At the start you are greeted by Eunji, who is in charge of the book club and there is a generous helping of snacks and drinks to aid the discussions. A moderator is appointed to ensure the discussions keep flowing around the book.
To date the participants at the KCCUK, have discussed 32 translated books touching on a wide variety of genres. This year the literature nights are joining forces with the movie nights where they look at discussing books on films. The participants for April have been selected and this month, they will jonied by the author himself Ahn Jung-Hyo and the book will be Silver Stallion. This will differ slightly from the movie to ensure the that author has more of a range to discuss his works.

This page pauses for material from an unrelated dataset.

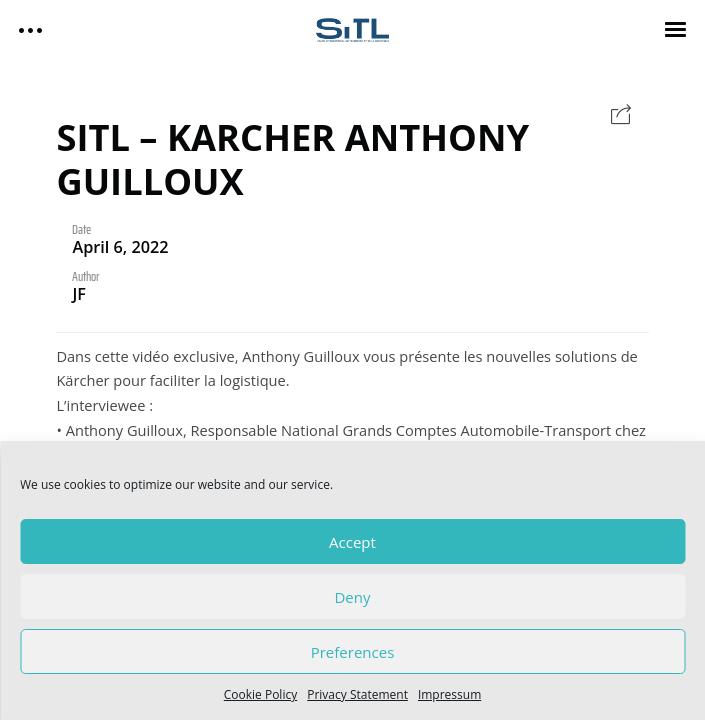  I want to click on Privacy Statement, so click(357, 694).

Below is a list of all the titles from 2014 – 17 that book club has discussed, with a list of authors and those who have translated alongside. As well as meeting fellow like mind individuals, the group is moderated by those with an authority on Korean literature. They have either studied the subject at MA level or are a translator themselves ( Deborah Smith & Daniel Hahn are amongst those who have moderated for the KCC along with Han EJ Karmy, who was the one who started the idea for these evenings) I have found having a passion and keen interest in Korean literature does help. I have on occasion done the odd bit of moderating here and there. It is interesting to see the questions that other like minded readers might be asking.